The Sagnac effect: coherent light travels around a rotating loop in opposite directions and the phases of the two signals are compared at a detector

Now, an effect concerning rotating bodies is not where one would normally start with a refutation of special relativity, because a rotating body is accelerating while SR pertains to inertial frames i.e. frames moving at constant velocity relative to one another. An additional problem is that the two light beams do not in fact travel the same distance relative to an observer in the centre of the frame (see reference above). A proper relativistic treatment of the Sagnac effect is quite complicated, and involves terms from General Relativity, the theory of relativity that deals with accelerating bodies. Most importantly of all, relativistic effects do not show up as first- or second-order effects in the Sagnac effect, making it an unsuitable effect for experimental tests of relativity.

Media reaction

It was not the work itself that shocked me. Any physicist regularly receives refutations of SR in the post, ranging from the completely crazy to the highly aggressive. What shocked me was the media reaction to Kelly’s work; the story immediately became a media ‘controversy’, with feature articles in The Irish Times (Ireland’ s paper of record), the Sunday Times (a respected UK paper), the Japan Times and many others. There were regular bulletins on TV and radio, with few journalists treating the story with even a small degree of skepticism. The internet also played a role in the affair, with hundreds of blogposts by writers who knew nothing about the subject. (It put a great many Irish physicists off blogs for life). The Irish Times set the tone for the affair by using the headline ‘Refuting Einstein’ for all articles and letters on the subject, thus framing the debate as plucky Kelly vs establishment Einstein.

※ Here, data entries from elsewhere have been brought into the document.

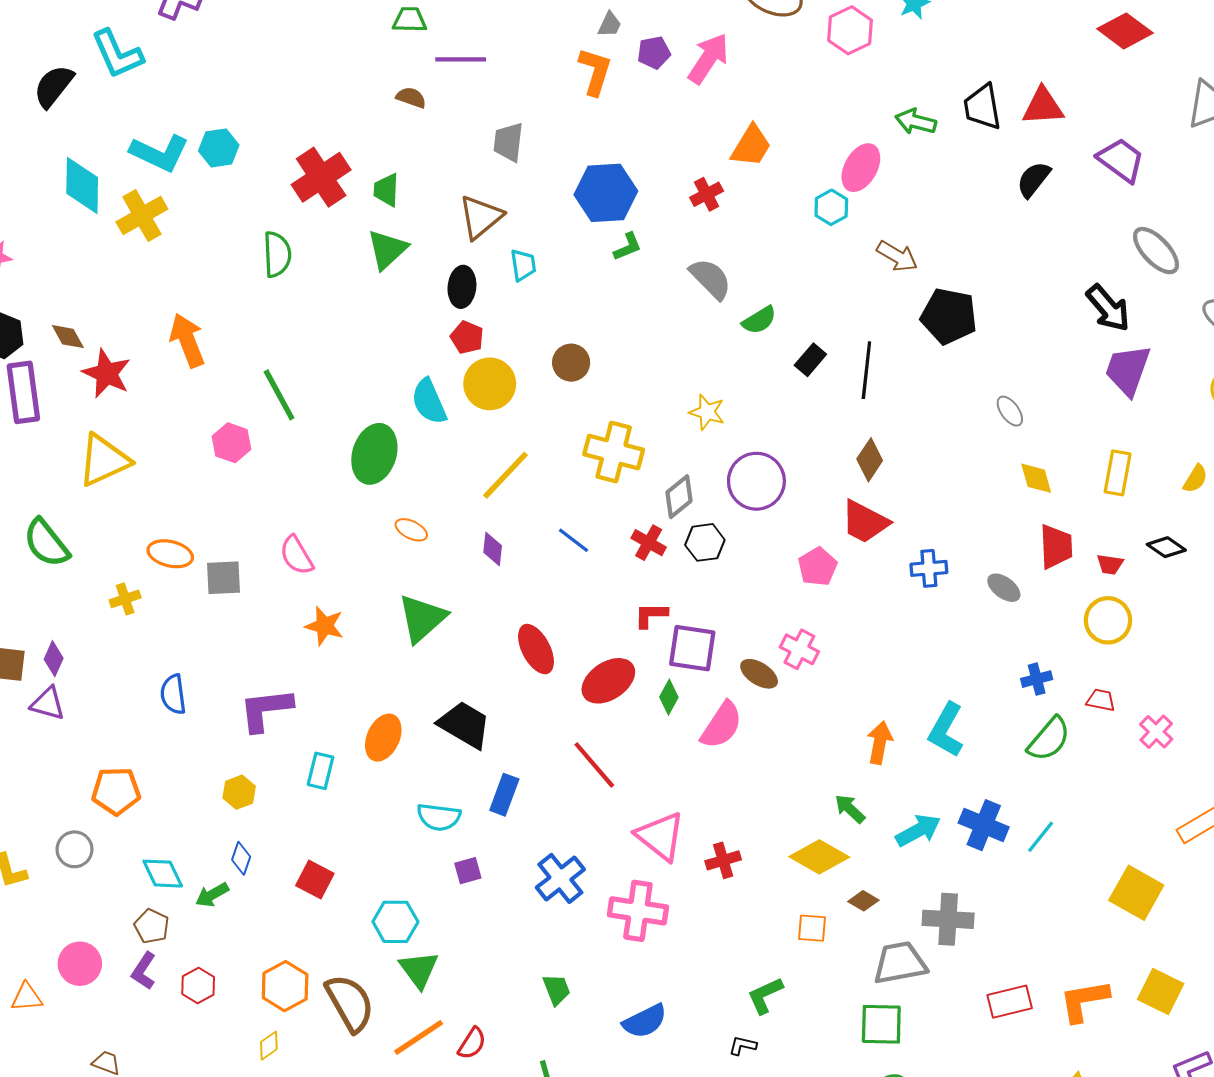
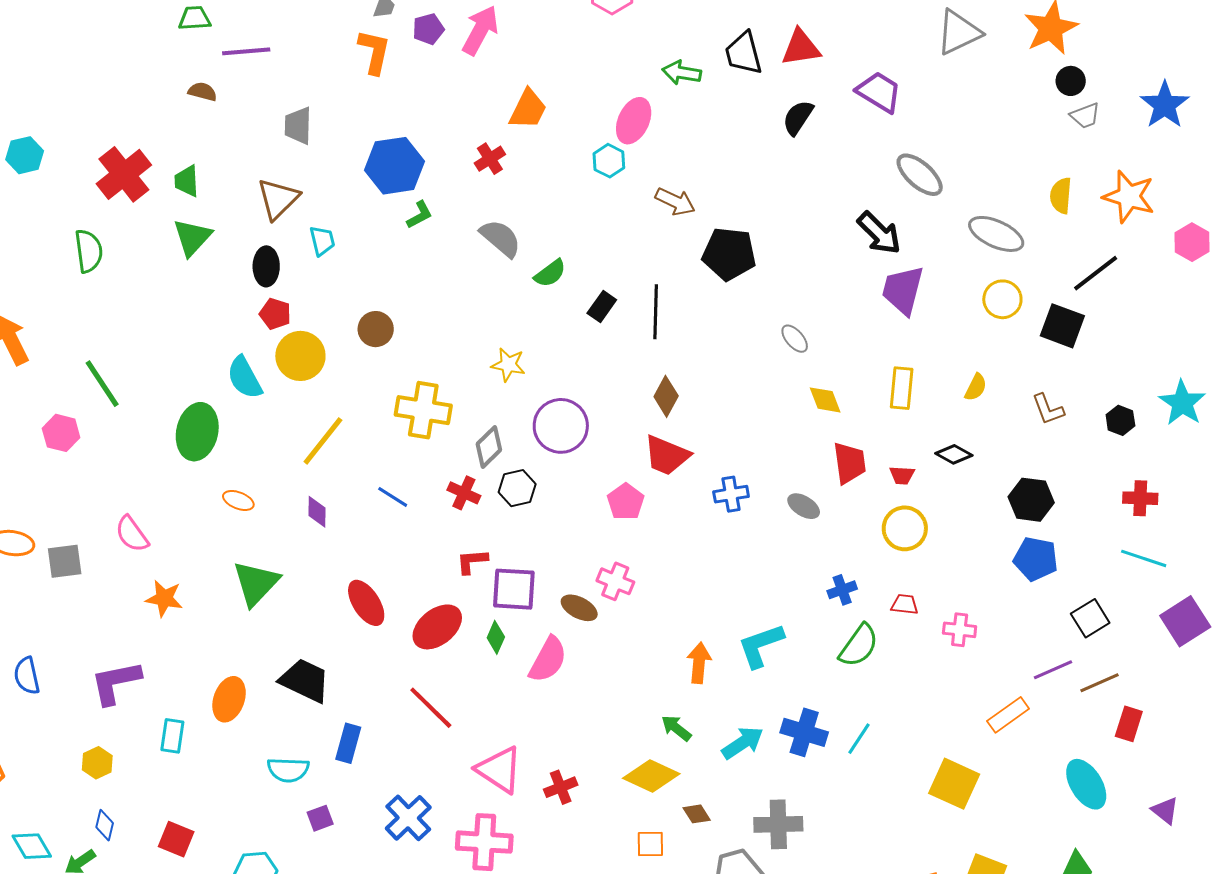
cyan L-shape: (946, 730) -> (761, 645), turned 46
pink cross: (1156, 732) -> (960, 630), turned -32
brown diamond: (863, 901) -> (697, 814), turned 32

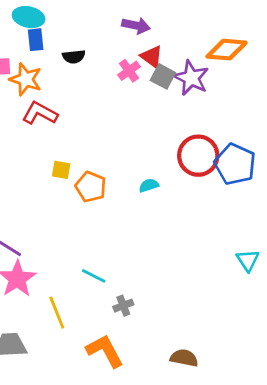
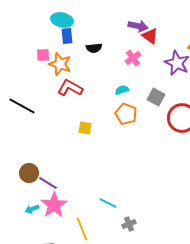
red triangle: (152, 57) -> (150, 36), moved
gray square: (163, 76) -> (156, 97), moved
cyan semicircle: (149, 185) -> (122, 90), moved
orange pentagon: (91, 187) -> (126, 114), moved

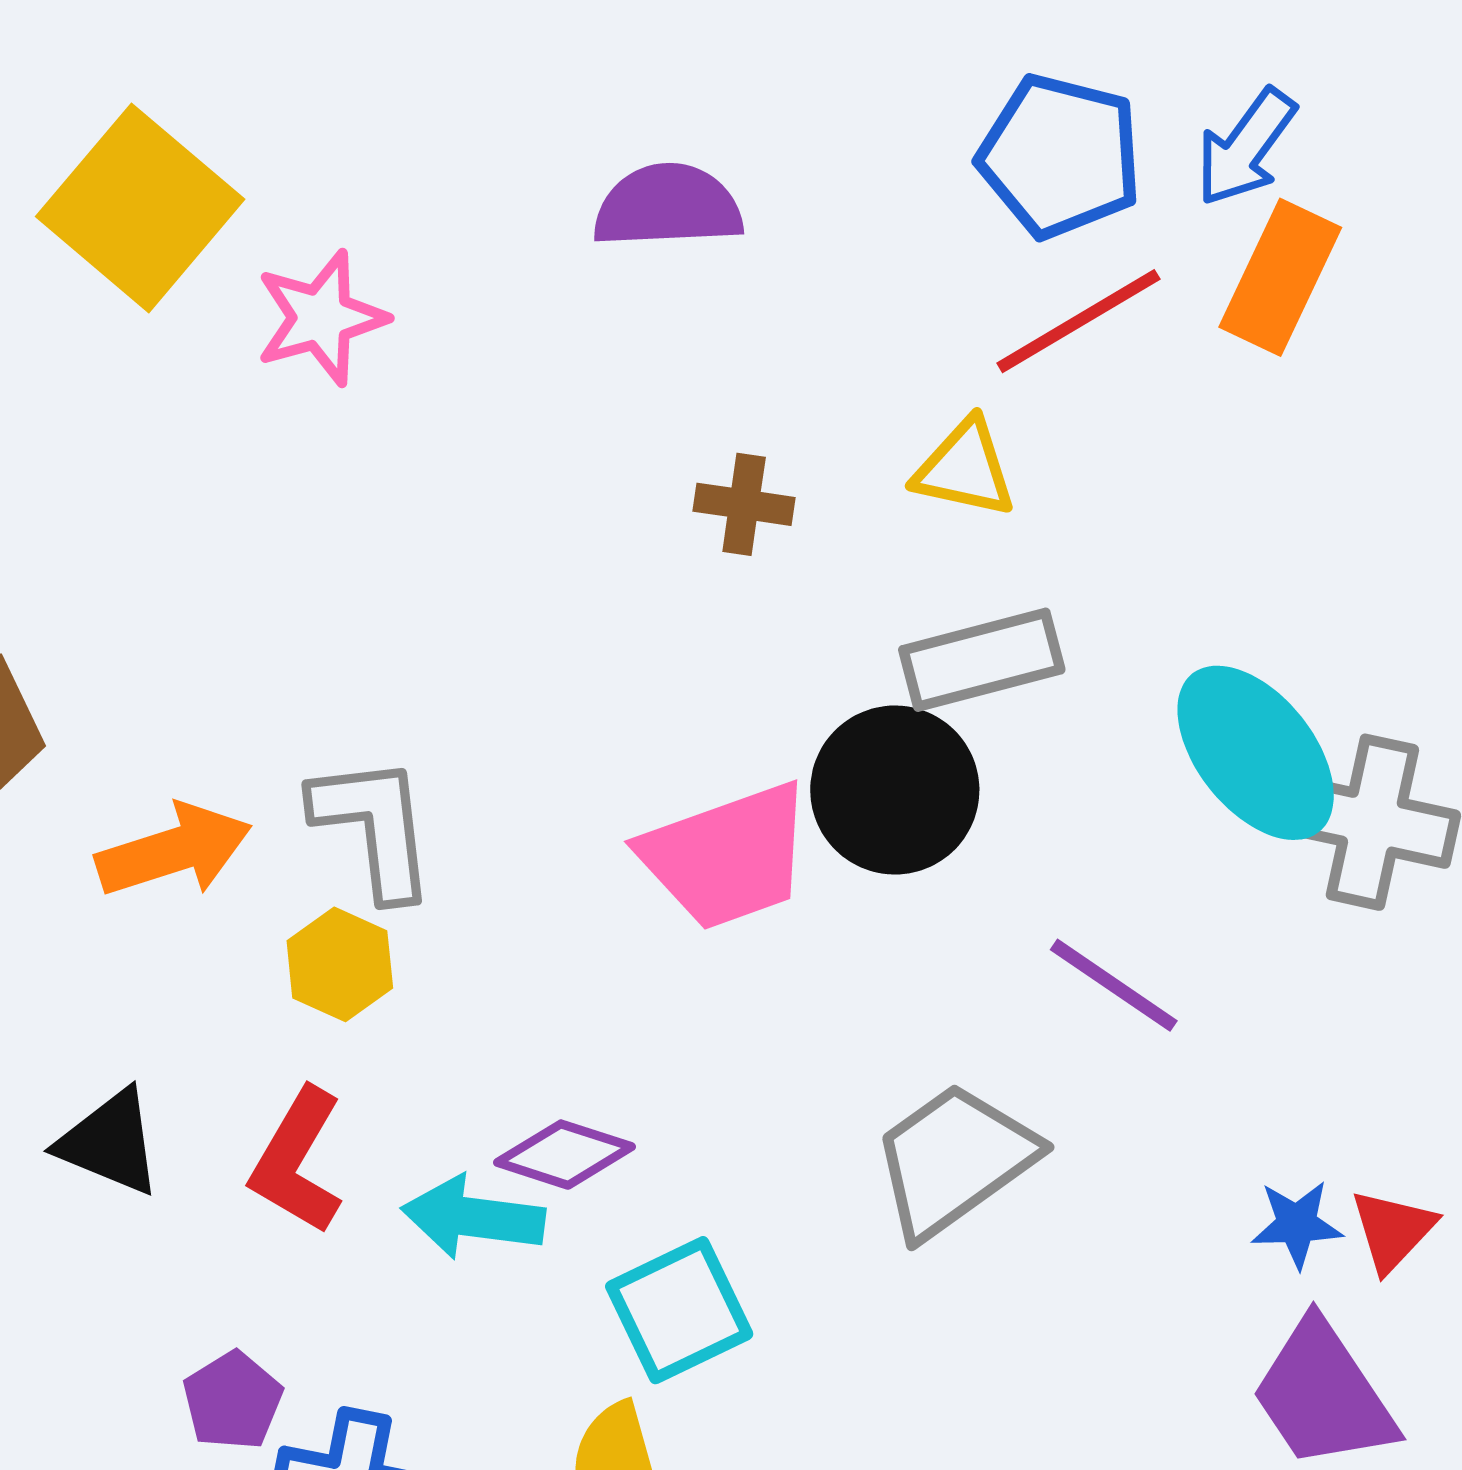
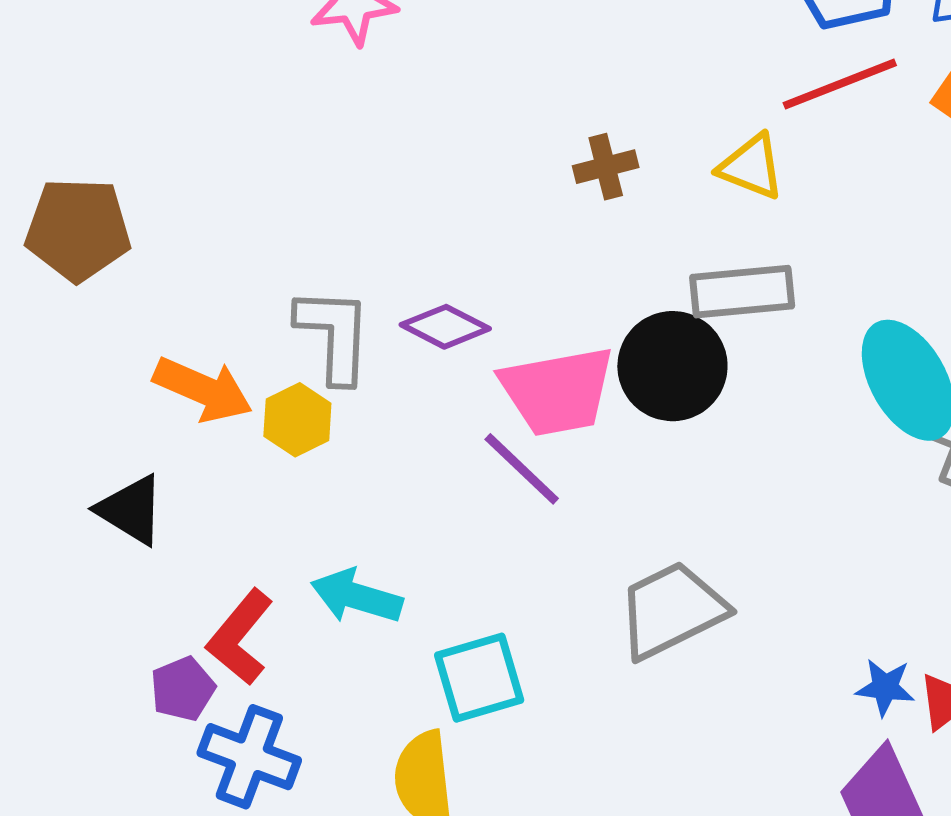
brown cross: (744, 504) -> (606, 167), turned -32
orange arrow: (174, 850) -> (203, 389), moved, turned 32
purple line: (1114, 985) -> (522, 469), moved
purple diamond: (564, 1155) -> (445, 327), moved
red L-shape: (297, 1161) -> (240, 637), moved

Professional physicists paid very little attention to the story at first. In the few instances where their opinion was sought, the ‘debate’ was portrayed as one voice against another, not as the overwhelming consensus of 100 years of scientific evidence against one engineer. Most of all, the debate was portrayed as Kelly vs Einstein – I do not recall a single journalist draw attention to the fact that physicists’ belief in relativity stems not from a belief in Einstein, but from the mountain of experimental evidence that supports the theory (a confusion of the context of discovery with the context of justification). Finally, just as the story was beginning to die down, a French physicist cited one of Kelly’s papers and Irish journalists declared Kelly ‘vindicated’. [I read the French paper and the reference was not to Kelly’s theory at all, but to an experiment he suggested].

Not long after all this, Al Kelly sadly passed away. I should stress that he was a very nice man and an accomplished engineer. His papers on the subject were published posthumously as a book, which is available on Amazon.

Lessons

You rarely see a reference to the Kelly debate nowadays, but I learnt several things from the incident

1. In the eyes of science journalism, ‘Einstein wrong’ constituted a story. None of the journalists I contacted privately expressed any confidence in Kelly’s theory, but they thought it was an ‘interesting story and a good way of raising science awareness’.

2. In the few instances where professional opinion was sought, a ‘balanced’ media debate was achieved by pitting one voice against another, with no mention of scientific consensus

3. The reaction of the public was firmly anti-science. The affair dominated the letters page of The Irish Times for months and the general tone of the letters was a distrust of the establishment. All sorts of people jumped to defend the plucky Kelly, while the professionals were accused of ‘believing in relativity like a religion’.

Science journalism

All in all, the affair left me with a very skeptical view of science in the media, a view which has not changed much over the years. It seems to me that there are several problems in science journalism that are rarely aired;

motivation: the primary motivation of a journalist is to get the story, not the truth; a difference of opinion v quickly becomes a ‘controversy’

expert opinion: journalists can be quite hazy on what constitutes expert opinion; the Kelly story would only have been controversial if he was a Professor of relativity (or even a physicist)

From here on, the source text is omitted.